Inverting the Process
It is straightforward to invert a bit stream constructed from Huffman codes and determine the original input. The key observation is that every character node on the Huffman tree is a terminal branch. Since there can be no subsequent branches on character nodes, we are guaranteed that there will be no redundancy in the new bit representations for each character. Thus, if we have the dictionary AND the Huffman coded bit stream, we can determine the original characters.
As an example, consider the Huffman dictionary and bit stream below:
| Letter | | Huffman |
| s | | 00 |
| i | | 1111 |
| m | | 100 |
| p | | 101 |
Bitstream: 100110011001110110111
We start with the 1. Since no character is represented by 1, we consider 10. Again no character is represented by 10 so we proceed to 100. The dictionary yields an m for this bit sequence. Next comes a 11 (i) and 0 (s), 0 (s), 11 (i), 0 (s), 0 (s), 11 (i), 101 (p), 101 (p), 11 (i) so that the stream represents the word mississippi.
Huffman Coding and Digital Images
It is a bit of a sales job to only consider short words such as sassafras or mississippi. The range of byte values for a digital image can certainly go from 0 to 255 and in this case drawing the tree is impractical. We can still compute the Huffman codes.

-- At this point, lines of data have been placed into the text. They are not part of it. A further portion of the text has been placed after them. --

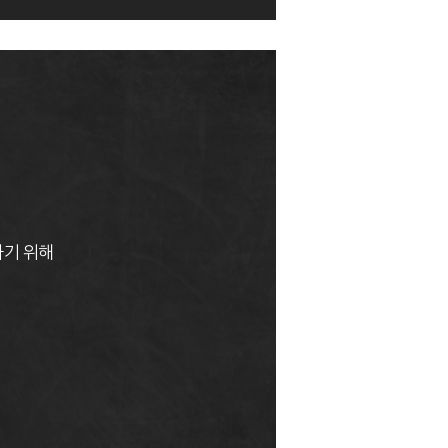
하기 위해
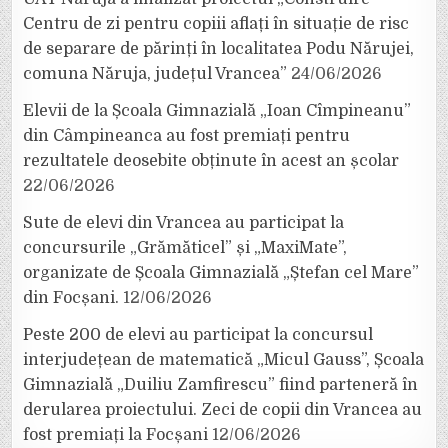
Centru de zi pentru copiii aflați în situație de risc
de separare de părinți în localitatea Podu Nărujei,
comuna Năruja, județul Vrancea”
24/06/2026
Elevii de la Școala Gimnazială „Ioan Cîmpineanu”
din Câmpineanca au fost premiați pentru
rezultatele deosebite obținute în acest an școlar
22/06/2026
Sute de elevi din Vrancea au participat la
concursurile „Grămăticel” și „MaxiMate”,
organizate de Școala Gimnazială „Ștefan cel Mare”
din Focșani.
12/06/2026
Peste 200 de elevi au participat la concursul
interjudețean de matematică „Micul Gauss”, Școala
Gimnazială „Duiliu Zamfirescu” fiind parteneră în
derularea proiectului. Zeci de copii din Vrancea au
fost premiați la Focșani
12/06/2026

Consider the image at right. It is 512 x 768 pixels for a total of 512*768 = 393,216 pixels or 393,216*8 = 3,145,728 bits. It turns out that all 256 grayscale intensities appear in the image. If we compute the Huffman codes for this image, then we find we can compress the storage size and use 3,033,236 bits or about 7.714bpp. This value hardly represents a significant savings!
What went wrong? The fact that all 256 pixel intensities appeared in the image forced the Huffman process to form the maximum number of levels (there were only four levels in our Huffman tree for sassafras) and that made most new bit representations only modestly shorter than the original ones.
The lesson to learn here is that while Huffman codes produce a savings when applied directly to an image, it will work much better if the image consists of fewer distinct intensities. What researchers have learned is that transforming an image to a different setting where the resulting output is comprised of significantly fewer pixel intensities dramatically increases the compression potential of Huffman coding (or other coding methods). That's where wavelets come in!
While the naive Huffman coding outlined above is not used in compression algorithms, it is a useful tool to understand the basic idea of image compression. The interested reader might wish to consult The Data Compression Book.